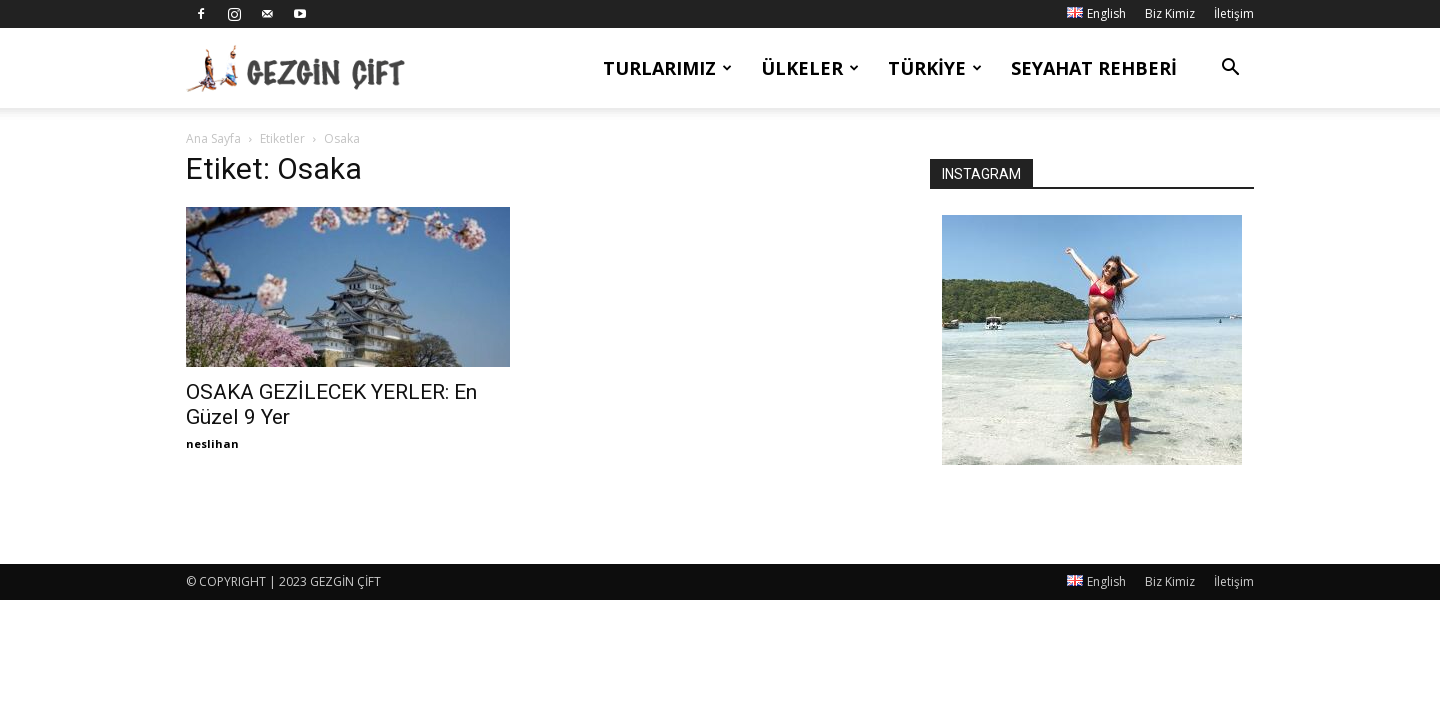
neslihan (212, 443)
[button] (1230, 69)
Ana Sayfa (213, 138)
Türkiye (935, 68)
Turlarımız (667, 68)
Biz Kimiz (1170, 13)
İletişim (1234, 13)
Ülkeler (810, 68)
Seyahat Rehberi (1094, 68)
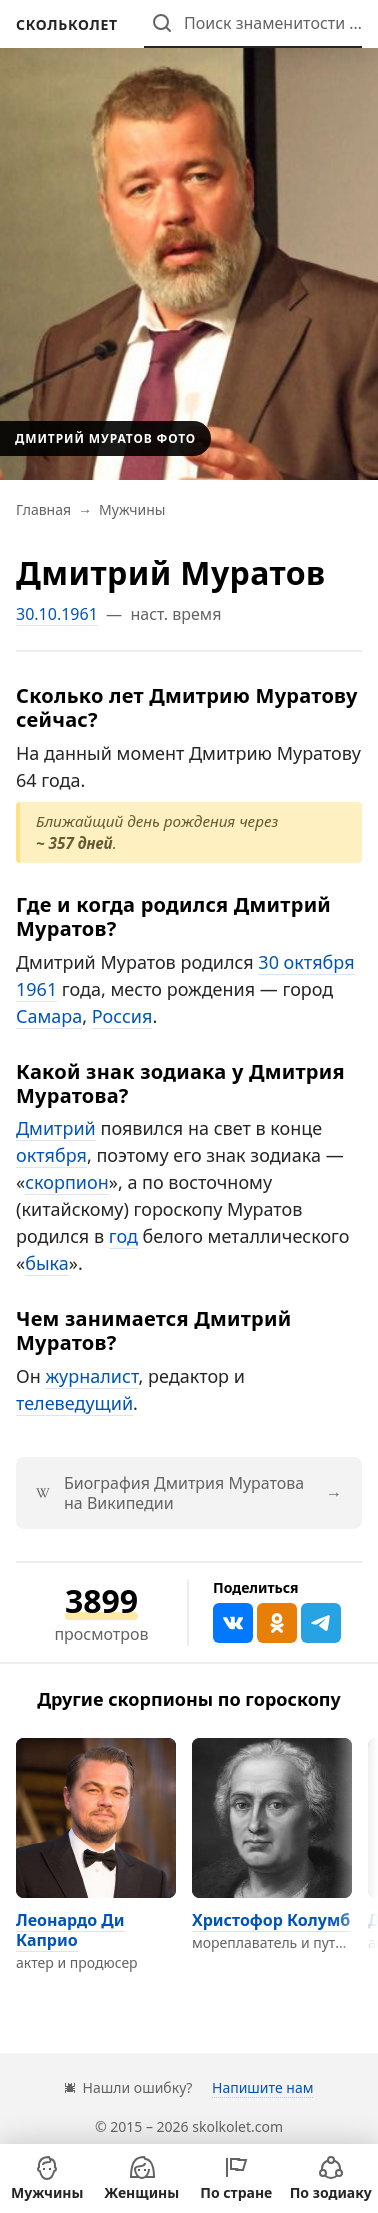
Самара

* * * * * * * * *

- WORK REQUEST
Output the listing unchanged, pictures excluded.

- REPLY TO THE TASK
neslihan (212, 443)
[button] (1230, 69)
Ana Sayfa (213, 138)
Türkiye (935, 68)
Turlarımız (667, 68)
Biz Kimiz (1170, 13)
İletişim (1234, 13)
Ülkeler (810, 68)
Seyahat Rehberi (1094, 68)
Самара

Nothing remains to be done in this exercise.